– Old School Weight Training Strength Strongman Power Vintage Bodybuilding: The Trap Bar and Dr. Ken

By the Fall of 1987, I had been competing in drug-free powerlifting for two years and had been subscribing to Powerlifting USA magazine since the previous Summer.  As a young lifter, I couldn’t get enough powerlifting.  Whether it be training, competing, or simply reading about the sport, my whole world revolved around the three lifts and  how to improve them.  Looking back, I realize that was not a healthy outlook to have, and that there is much more to life than Squats, Bench Presses, and Deadlifts.  Although, nearly thirty-seven years later, I am still an avowed strength fanatic.  I just don’t follow powerlifting, for reasons stated in previous articles.  But anything related to building, measuring, or the discussion of strength and I am instantly transported back in time.

      Looking back at the October issue of PL/USA, there were the usual articles about training, upcoming contests, and of course, the meet results section.  I have to admit, it was kind of cool the first time I saw my name in a contest report.  I guess that can be attributed to inexperience, and I’m glad that I got over that phase relatively quickly.  But one thing that I never got over was reading quality, no-nonsense articles about getting stronger.  And when it came to quality strength training articles, few authors can compare to Dr. Ken Leistner.  Even today, his articles have withstood the test of time.  Quality information never goes out of style.

     This month’s “More From Ken Leistner” column focused on the Trap Bar.  Back in 1987, the Trap Bar was still relatively new to the lifting world.  In the article, Dr. Ken wrote that the inventor of the Trap Bar was a gentleman by the name of Al Gerard.  But it was Kim Wood, the long-time strength coach of the Cincinnati Bengals, who convinced him to try one.  By his own admission, Dr. Ken initially thought that the Trap Bar was “another scam.”  Sometimes it takes some convincing from a legendary strength coach, even for someone like Dr. Ken.  I’m glad that he took the advice, because when I joined Iron Island Gym a few years later, the Trap Bar quickly became on of my favorite pieces of training equipment.  Come to think of it, the first time I ever SAW a Trap Bar was when I joined Iron Island.  Yet another reason that I’m glad I joined.  

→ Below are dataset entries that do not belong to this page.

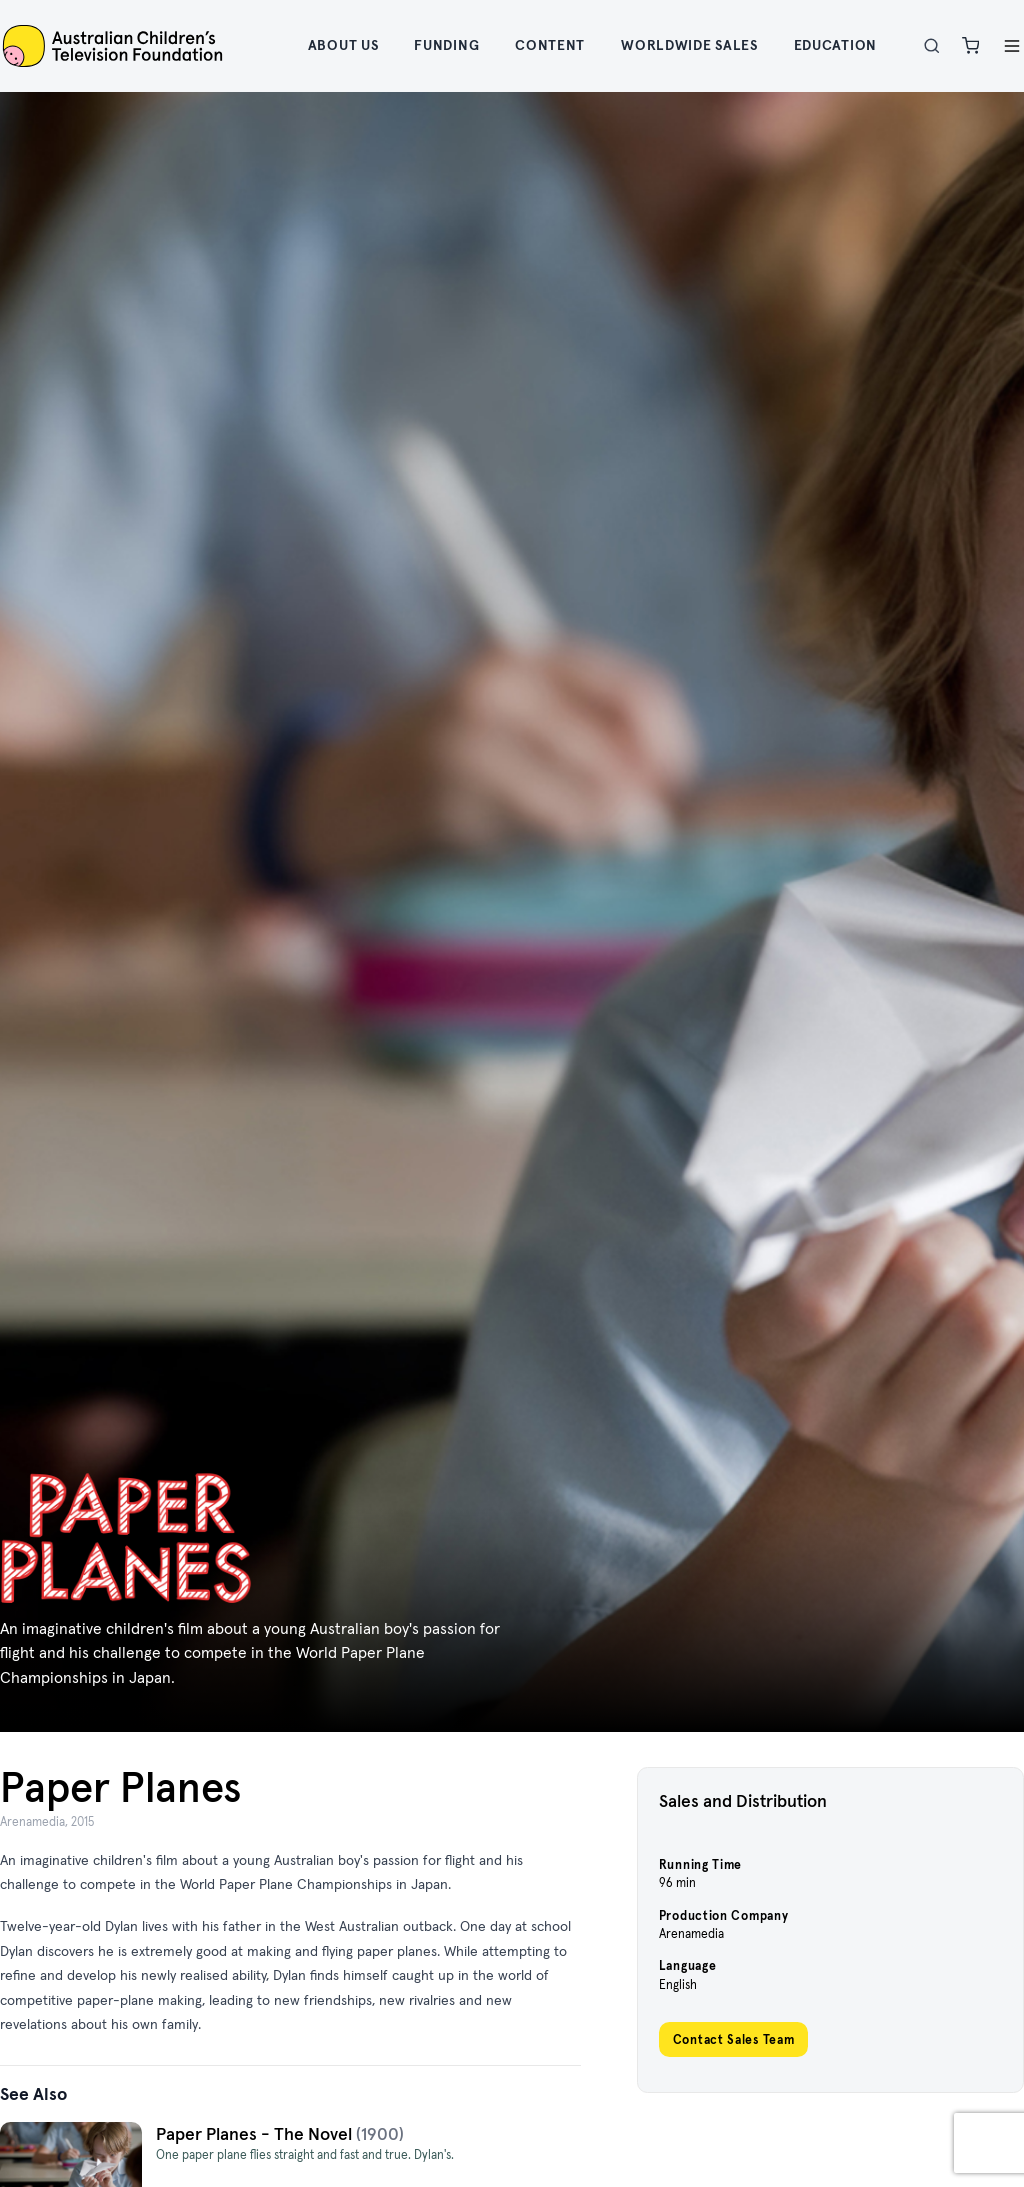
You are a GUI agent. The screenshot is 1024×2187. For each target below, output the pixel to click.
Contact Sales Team (734, 2039)
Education (835, 45)
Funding (446, 45)
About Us (343, 45)
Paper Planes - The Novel (256, 2134)
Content (550, 45)
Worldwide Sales (689, 45)
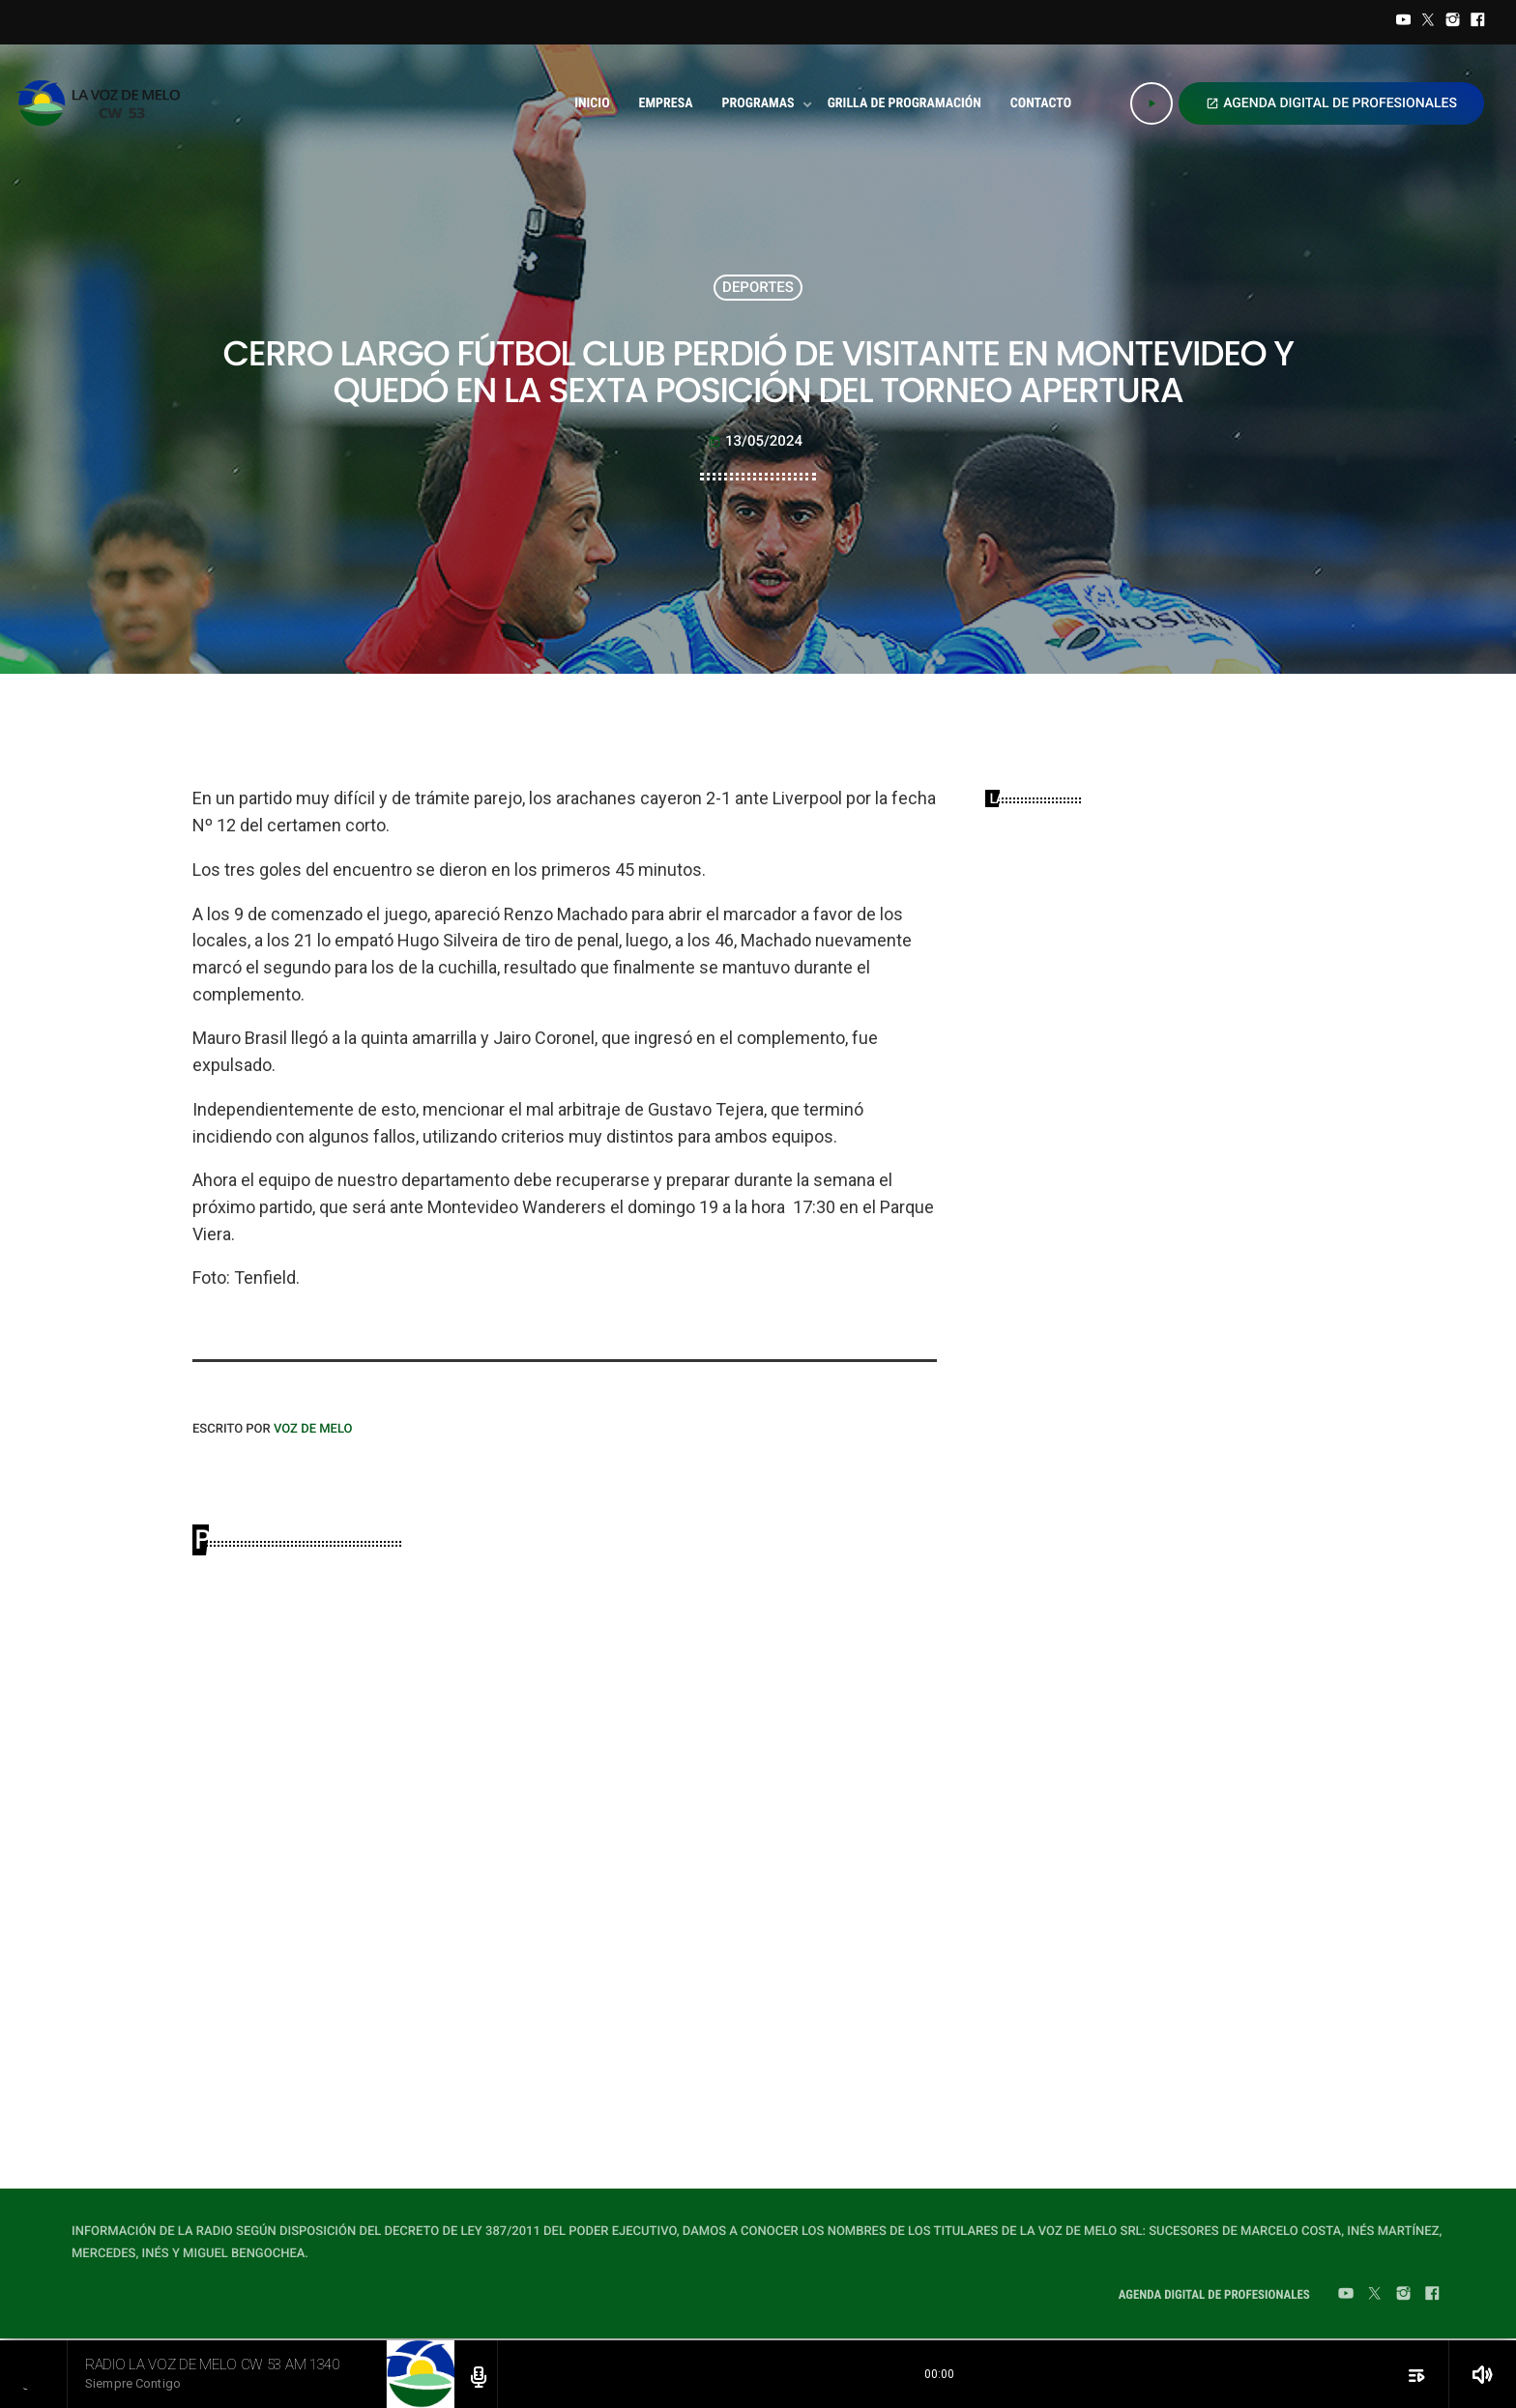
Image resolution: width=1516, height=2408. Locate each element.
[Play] (1151, 103)
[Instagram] (1453, 22)
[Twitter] (1428, 22)
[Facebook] (1477, 22)
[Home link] (103, 103)
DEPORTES (758, 287)
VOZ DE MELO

     During the course of the article, Dr. Ken goes on to describe the results that his trainees got from using his newest piece of equipment.  Even some of his lifter who had back problems were able to use the Trap Bar because it allowed them to use proper form throughout the lift.  “The distribution of the weight is closer to the body’s center of gravity, making lifting more efficient and less stressful.”  

     Naturally, Deadlifts with a Trap Bar became a staple of my training, especially during the “off-season.”  It’s a great way to build back strength, while at the same time providing an alternative to regular Deadlifts.  I’ve always found that if you stick to regular Deadlifts from the floor for low reps for an extended length of time, you will inevitably reach a point where you will grow stale and/or overtrain.  It’s just the nature of the beast.  Of course, you can devote some time to high-rep Deadlifts, but how many powerlifter want to do high reps in the Deadlift?  I know in my own experience, thirty years ago I thought that anything over three constituted “high reps.”  As I mentioned earlier, I’m glad that my thinking has changed over the years.  

     One of the interesting things about the Trap Bar is that it can also be used for other movements.  Shoulder shrugs are an obvious example of another movement which can be performed with the Trap Bar.  Shrugs with a standard bar have been an effective “assistance exercise” for years, but with a Trap Bar the movement can be done a lot more comfortably than with a straight bar.  If you’ve never tried shoulder shrugs with a Trap Bar, try them.  You’ll never go back to using a standard bar again.  

     Another great way to use a Trap Bar is to use it for Overhead Pressing.  The “parallel” grip, with the palms facing each other allowed for a more efficient pressing movement.  I’ve actually used a Trap Bar for standing Presses inside of a power rack.  At the time, I was preparing for a strongman contest in which one of the events was a log bar press.  Since there were no logs- or even log bars- to be found, the Trap Bar inside of the rack provided for a similar grip which was to be  used in the contest.  Of course, you can also use the Trap Bar for Bench Presses, too.  If you can fit a flat bench inside of a power rack, you will have an effective way to stimulate the same muscles used in a conventional Bench Press.  Plus, the parallel grip will be “user friendly” for your shoulders. In the years since this article was first published, many equipment manufacturers have designed machines which feature a parallel grip, for the safety of those who use them.  But if you don’t have access to machines, all you need is a Trap Bar.

     Over the years, the design of the Trap Bar has changed.  Gone is the original diamond shape.  In its place is a hexagonal design that works just as well.  As I said earlier, Iron Island Gym had one of the first Trap Bars, but eventually Dr. Ken had a special one designed exclusively for the gym.  It was a custom made Trap Bar which featured slightly thicker handles, a larger inside area ( for those individuals who had trouble fitting inside a conventional Trap Bar), and it weighed in at a massive 40kgs ( 88 Lbs).  This thing was a monster.  Just moving it around constituted a workout in itself.  I fondly remember doing high rep sets with Drew Israel on numerous occasions.  To paraphrase Nietzsche, “That Which Does Not Kill Me Makes Me Stronger.”  

     To take things a step further, about five years ago, I purchased a thick handled Trap Bar.  The handles ( the entire bar in fact) is a massive two inches thick!  It is a beast! And since I bought it, I have used it religiously.  You not only get the benefits of a Trap Bar, but you also have the advantage of thick bar work, which has been discussed frequently over the years by numerous strength writers.  I’ve been trying to really push the poundage, and have been happy with the results.  

     I would like to mention one other thing insofar as today’s generation of Trap Bars.  It has become something of a pet peeve with me.  I’m talking about the Trap Bars with raised handles, which decrease the range of motion.  Some of these bars have handles that must be well over six inches above the normal height of the bar.  Some are even  higher!  As I have mentioned in previous articles, if you are lifting on a bar with raised handles, then you are NOT doing a Deadlift.  You are doing a PARTIAL lift.  Or Rack lockout.  Do yourselves a favor and turn the handles over and do a FULL movement.  And, it goes without saying, you should never use straps in order to use more weight.  Instead, concentrate on working on your grip strength.  

     I will close with a direct quote from Dr. Ken’s original article:  “The Trap Bar can not make a champion out of just anybody, but I do believe that it can help to improve one’s deadlift significantly, if used properly.”  Truer words were never spoken.  And, interestingly, it’s not the first- or last- time that I found myself in total agreement with Dr. Ken.